Sementara itu, utusan PBB Jamal Benomar bertemu dengan para pemimpin oposisi Kamis di Sanaa dalam upaya mengakhiri krisis yang telah berlangsung 10 bulan itu.

Ahmed Obaid bin Dagher, seorang pemimpin utama Partai Kongres Rakyat kubu Saleh yang berkuasa, mengatakan, Yaman hampir mencapai penyelesaian atas krisis itu.

Awal pekan ini Benomar mendesak peralihan kekuasaan segera di negara yang dilanda kerusuhan itu, setelah pembicaraan dengan Jendral pembangkang Ali Mohsen al-Ahmar.

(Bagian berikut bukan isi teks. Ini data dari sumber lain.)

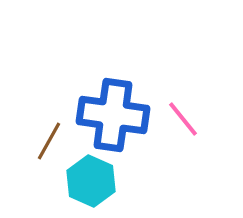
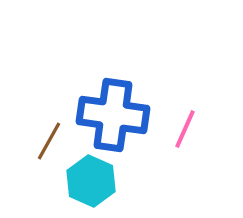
pink line: moved 2 px right, 10 px down; rotated 63 degrees clockwise
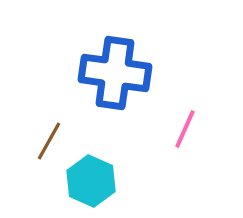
blue cross: moved 2 px right, 42 px up
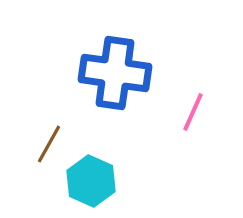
pink line: moved 8 px right, 17 px up
brown line: moved 3 px down
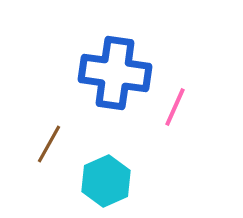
pink line: moved 18 px left, 5 px up
cyan hexagon: moved 15 px right; rotated 12 degrees clockwise
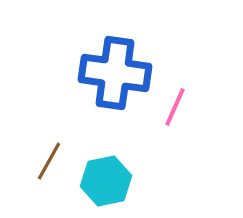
brown line: moved 17 px down
cyan hexagon: rotated 12 degrees clockwise
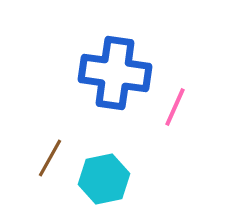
brown line: moved 1 px right, 3 px up
cyan hexagon: moved 2 px left, 2 px up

"Sudah waktunya mempercepat perubahan di Yaman dan memulai peralihan kekuasaan," kata Benomar kepada wartawan, Senin.

"Resolusi Dewan Keamanan PBB merupakan pesan yang jelas dari masyarakat internasional bahwa waktunya telah tiba bagi sebuah perjanjian politik," tambahnya.

Dewan Keamanan PBB mensahkan sebuah resolusi yang mengutuk serangan-serangan mematikan pemerintah terhadap demonstran di Yaman.

Resolusi itu mendukung sebuah rencana sponsoran negara Teluk yang menetapkan Presiden Ali Abdullah Saleh mengakhiri kekuasaannya yang telah berlangsung 33 tahun dan menyerahkannya kepada wakilnya.

Saleh, yang "menyambut baik" resolusi tersebut, berulang kali memacetkan prakarsa Teluk yang bertujuan mengakhiri protes berbulan-bulan. Menurut rencana Dewan Kerja Sama Teluk, Saleh mengundurkan diri 30 hari setelah penandatanganan prakarsa itu, dengan imbalan kekebalan dari tuntutan hukum bagi dirinya dan anggota-anggota keluarganya.

Demonstrasi di Yaman sejak akhir Januari yang menuntut pengunduran diri Saleh telah menewaskan ratusan orang.

Dengan jumlah kematian yang terus meningkat, Saleh, sekutu lama Washington dalam perang melawan Al-Qaida, kehilangan dukungan AS.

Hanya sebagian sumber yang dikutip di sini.